Structural and associated biomechanical gradients within biological tissues are important for tissue functionality and preventing damaging interfacial stress concentrations. Articular cartilage possesses an inhomogeneous structure throughout its thickness, driving the associated variation in the biomechanical strain profile within the tissue under physiological compressive loading. However, little is known experimentally about the nanostructural mechanical role of the collagen fibrils and how this varies with depth. Utilising a high-brilliance synchrotron X-ray source, we have measured the depth-wise nanostructural parameters of the collagen network in terms of the periodic fibrillar banding (D-period) and associated parameters. We show that there is a depth dependent variation in D-period reflecting the pre-strain and concurrent with changes in the level of intrafibrillar order. Further, prolonged static compression leads to fibrillar changes mirroring those caused by removal of extrafibrillar proteoglycans (as may occur in aging or disease). We suggest that fibrillar D-period is a sensitive indicator of localised changes to the mechanical environment at the nanoscale in soft connective tissues.

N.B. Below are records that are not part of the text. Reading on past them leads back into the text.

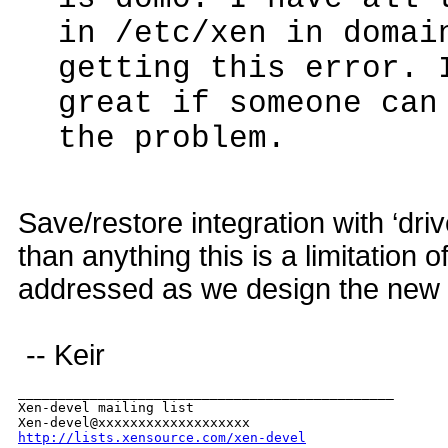
in /etc/xen in domai
getting this error. 
great if someone can
the problem.
Save/restore integration with ‘dri
than anything this is a limitation o
addressed as we design the new fo
-- Keir
_______________________________________________

Xen-devel mailing list

http://lists.xensource.com/xen-devel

Collagen plays a significant role in both the structural and mechanical integrity of articular cartilage, allowing the tissue to withstand highly repetitive loading. However, the fibrillar mechanics of the collagen network in cartilage are not clear. Here we find that cartilage has a spatial gradient in the nanostructural collagen fibril pre-strain, with an increase in the fibrillar pre-strain with depth. Further, the fibrillar gradient changes similarly under compression when compared to an enzymatically degraded tissue which mimics age-related changes. Given that the fibrils potentially have a finite capacity to mechanically respond and alter their configuration, these findings are significant in understanding how collagen may alter in structure and gradient in diseased cartilage, and in informing the design of cartilage replacements.

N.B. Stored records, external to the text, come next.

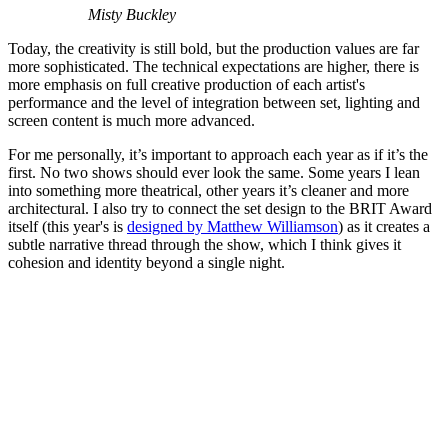
Misty Buckley
Today, the creativity is still bold, but the production values are far
more sophisticated. The technical expectations are higher, there is
more emphasis on full creative production of each artist's
performance and the level of integration between set, lighting and
screen content is much more advanced.
For me personally, it’s important to approach each year as if it’s the
first. No two shows should ever look the same. Some years I lean
into something more theatrical, other years it’s cleaner and more
architectural. I also try to connect the set design to the BRIT Award
itself (this year's is
designed by Matthew Williamson
) as it creates a
subtle narrative thread through the show, which I think gives it
cohesion and identity beyond a single night.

Many connective tissues are found to possess a structural gradient in terms of their composition and architecture in order to fulfil their functional role . Such gradients are found both at the interfaces between different tissue types, as well as – at different length scales – within individual tissues. For example, the interface between tendon and bone is crucial for the anchorage of muscle, whilst bone itself possesses a three dimensional structure (lamellar osteons) that are graded by the varying orientations of fibrils and mineral platelets in 3D , . As a result, such tissues often have complex, multi-phase and spatially varying interactions between the components that comprise the hierarchical structure. In particular, articular cartilage (AC) is a case where both types of gradients can be observed . The primary role of AC is to provide a smooth lubricated surface between contacting bones, which allows both frictionless sliding as well as a reduction in contact stresses to the underlying bone . The depth-dependent variation in structure in AC is believed to be necessary for its mechanical role of a sliding on one side and firm anchorage to bone on the other whilst reducing the interfacial shear stresses between joint surfaces . However, whilst the tissue- and micro-level architectural gradients in AC are well understood , the corresponding spatial variation in the nanoscale and molecular structural parameters are much less investigated. Understanding these ultrastructural gradients and their biomechanical significance will be critical in developing new biomaterials for articular cartilage repair and replacement.
In summary, we demonstrate that there is a clear gradient in fibrillar pre-strain and intrafibrillar order through the thickness of articular cartilage, likely mediated by the localised changes in PG-derived hydration and associated swelling of the tissue. The measured gradient in the zonal fibrils are a combination of both an absolute change in the D-period as well as a disordering amongst the sub-units of the fibrils. Further, we show that under compression of cartilage, there is a reduction in the fibrillar pre-strain present within the ECM. Interestingly, this effect is closely mimicked by the response of the tissue to PG removal alone, highlighting both the importance of the internal hydration of the tissue, as well as the way in which nanoscale mechanical homeostasis in soft tissues can be disrupted by small variations in component matrix profiles. Our results thus provide both insight into understanding how age-related alterations in the matrisome of musculoskeletal, vascular and other collagen-rich tissues can significantly disrupt their biomechanical function, and may help develop, in future, avenues to detect and ameliorate such changes.